(DATA FOR PROCESSING begins)

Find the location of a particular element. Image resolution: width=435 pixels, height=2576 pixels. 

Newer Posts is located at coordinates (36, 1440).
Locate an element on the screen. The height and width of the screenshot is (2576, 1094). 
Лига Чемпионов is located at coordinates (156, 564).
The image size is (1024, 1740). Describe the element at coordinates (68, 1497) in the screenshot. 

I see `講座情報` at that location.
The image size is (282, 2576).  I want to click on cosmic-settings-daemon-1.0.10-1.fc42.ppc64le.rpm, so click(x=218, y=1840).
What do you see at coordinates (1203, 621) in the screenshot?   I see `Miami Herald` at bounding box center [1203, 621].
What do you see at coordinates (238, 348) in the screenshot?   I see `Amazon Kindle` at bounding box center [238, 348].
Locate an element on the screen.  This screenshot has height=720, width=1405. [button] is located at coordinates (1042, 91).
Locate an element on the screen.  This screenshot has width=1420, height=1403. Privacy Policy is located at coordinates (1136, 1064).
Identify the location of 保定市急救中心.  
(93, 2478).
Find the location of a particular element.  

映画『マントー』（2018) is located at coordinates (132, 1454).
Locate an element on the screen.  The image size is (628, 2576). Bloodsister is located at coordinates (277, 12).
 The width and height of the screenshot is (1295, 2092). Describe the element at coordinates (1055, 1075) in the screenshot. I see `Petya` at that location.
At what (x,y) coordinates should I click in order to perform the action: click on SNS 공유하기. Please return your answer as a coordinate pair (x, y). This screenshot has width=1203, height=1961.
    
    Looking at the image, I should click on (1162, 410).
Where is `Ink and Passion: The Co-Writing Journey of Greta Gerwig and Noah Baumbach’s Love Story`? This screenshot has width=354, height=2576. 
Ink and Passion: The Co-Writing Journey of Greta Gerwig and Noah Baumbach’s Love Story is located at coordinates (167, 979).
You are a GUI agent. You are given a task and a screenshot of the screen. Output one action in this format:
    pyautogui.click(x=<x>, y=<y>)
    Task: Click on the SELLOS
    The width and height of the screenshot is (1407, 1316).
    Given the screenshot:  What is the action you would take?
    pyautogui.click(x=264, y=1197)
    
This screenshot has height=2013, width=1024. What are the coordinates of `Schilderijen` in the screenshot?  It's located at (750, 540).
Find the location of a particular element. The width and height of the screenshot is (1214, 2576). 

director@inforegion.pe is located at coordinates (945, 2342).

(DATA FOR PROCESSING ends)

> **DIRECTIONS FOR THIS TASK**
Beginning at the line that contains "What do you see at coordinates (238, 348)" and ending at the last line above, copy each line without any change.

> **SOLUTION BELOW**
What do you see at coordinates (238, 348) in the screenshot?   I see `Amazon Kindle` at bounding box center [238, 348].
Locate an element on the screen.  This screenshot has height=720, width=1405. [button] is located at coordinates (1042, 91).
Locate an element on the screen.  This screenshot has width=1420, height=1403. Privacy Policy is located at coordinates (1136, 1064).
Identify the location of 保定市急救中心.  
(93, 2478).
Find the location of a particular element.  

映画『マントー』（2018) is located at coordinates (132, 1454).
Locate an element on the screen.  The image size is (628, 2576). Bloodsister is located at coordinates (277, 12).
 The width and height of the screenshot is (1295, 2092). Describe the element at coordinates (1055, 1075) in the screenshot. I see `Petya` at that location.
At what (x,y) coordinates should I click in order to perform the action: click on SNS 공유하기. Please return your answer as a coordinate pair (x, y). This screenshot has width=1203, height=1961.
    
    Looking at the image, I should click on (1162, 410).
Where is `Ink and Passion: The Co-Writing Journey of Greta Gerwig and Noah Baumbach’s Love Story`? This screenshot has width=354, height=2576. 
Ink and Passion: The Co-Writing Journey of Greta Gerwig and Noah Baumbach’s Love Story is located at coordinates (167, 979).
You are a GUI agent. You are given a task and a screenshot of the screen. Output one action in this format:
    pyautogui.click(x=<x>, y=<y>)
    Task: Click on the SELLOS
    The width and height of the screenshot is (1407, 1316).
    Given the screenshot:  What is the action you would take?
    pyautogui.click(x=264, y=1197)
    
This screenshot has height=2013, width=1024. What are the coordinates of `Schilderijen` in the screenshot?  It's located at (750, 540).
Find the location of a particular element. The width and height of the screenshot is (1214, 2576). 

director@inforegion.pe is located at coordinates (945, 2342).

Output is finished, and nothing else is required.